> _What to do_: Please retype all the data below exactly, line for line.

==============================

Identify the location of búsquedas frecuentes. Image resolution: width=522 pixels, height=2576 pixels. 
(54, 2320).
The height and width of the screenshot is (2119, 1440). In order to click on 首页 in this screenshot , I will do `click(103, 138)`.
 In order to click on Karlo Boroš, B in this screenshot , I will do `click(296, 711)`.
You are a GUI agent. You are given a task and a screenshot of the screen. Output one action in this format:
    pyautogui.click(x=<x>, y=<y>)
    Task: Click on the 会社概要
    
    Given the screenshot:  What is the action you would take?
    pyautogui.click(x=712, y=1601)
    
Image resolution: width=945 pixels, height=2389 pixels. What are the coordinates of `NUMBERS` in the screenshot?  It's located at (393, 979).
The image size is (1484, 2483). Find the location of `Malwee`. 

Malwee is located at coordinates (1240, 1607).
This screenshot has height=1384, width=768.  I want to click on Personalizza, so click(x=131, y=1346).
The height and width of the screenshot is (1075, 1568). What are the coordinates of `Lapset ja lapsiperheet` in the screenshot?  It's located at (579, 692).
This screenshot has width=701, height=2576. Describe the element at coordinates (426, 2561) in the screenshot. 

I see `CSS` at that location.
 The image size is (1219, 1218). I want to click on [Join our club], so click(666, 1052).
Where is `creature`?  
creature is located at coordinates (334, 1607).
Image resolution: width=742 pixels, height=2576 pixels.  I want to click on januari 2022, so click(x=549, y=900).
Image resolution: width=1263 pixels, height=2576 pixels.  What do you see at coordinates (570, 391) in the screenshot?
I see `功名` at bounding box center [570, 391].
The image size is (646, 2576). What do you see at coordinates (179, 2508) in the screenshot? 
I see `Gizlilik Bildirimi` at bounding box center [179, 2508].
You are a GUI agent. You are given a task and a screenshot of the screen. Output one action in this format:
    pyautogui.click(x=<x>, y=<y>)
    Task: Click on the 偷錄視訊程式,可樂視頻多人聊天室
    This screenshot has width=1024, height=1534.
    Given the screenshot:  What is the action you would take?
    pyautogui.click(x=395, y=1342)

==============================

> _Your response_:
Identify the location of búsquedas frecuentes. Image resolution: width=522 pixels, height=2576 pixels. 
(54, 2320).
The height and width of the screenshot is (2119, 1440). In order to click on 首页 in this screenshot , I will do `click(103, 138)`.
 In order to click on Karlo Boroš, B in this screenshot , I will do `click(296, 711)`.
You are a GUI agent. You are given a task and a screenshot of the screen. Output one action in this format:
    pyautogui.click(x=<x>, y=<y>)
    Task: Click on the 会社概要
    
    Given the screenshot:  What is the action you would take?
    pyautogui.click(x=712, y=1601)
    
Image resolution: width=945 pixels, height=2389 pixels. What are the coordinates of `NUMBERS` in the screenshot?  It's located at (393, 979).
The image size is (1484, 2483). Find the location of `Malwee`. 

Malwee is located at coordinates (1240, 1607).
This screenshot has height=1384, width=768.  I want to click on Personalizza, so click(x=131, y=1346).
The height and width of the screenshot is (1075, 1568). What are the coordinates of `Lapset ja lapsiperheet` in the screenshot?  It's located at (579, 692).
This screenshot has width=701, height=2576. Describe the element at coordinates (426, 2561) in the screenshot. 

I see `CSS` at that location.
 The image size is (1219, 1218). I want to click on [Join our club], so click(666, 1052).
Where is `creature`?  
creature is located at coordinates (334, 1607).
Image resolution: width=742 pixels, height=2576 pixels.  I want to click on januari 2022, so click(x=549, y=900).
Image resolution: width=1263 pixels, height=2576 pixels.  What do you see at coordinates (570, 391) in the screenshot?
I see `功名` at bounding box center [570, 391].
The image size is (646, 2576). What do you see at coordinates (179, 2508) in the screenshot? 
I see `Gizlilik Bildirimi` at bounding box center [179, 2508].
You are a GUI agent. You are given a task and a screenshot of the screen. Output one action in this format:
    pyautogui.click(x=<x>, y=<y>)
    Task: Click on the 偷錄視訊程式,可樂視頻多人聊天室
    This screenshot has width=1024, height=1534.
    Given the screenshot:  What is the action you would take?
    pyautogui.click(x=395, y=1342)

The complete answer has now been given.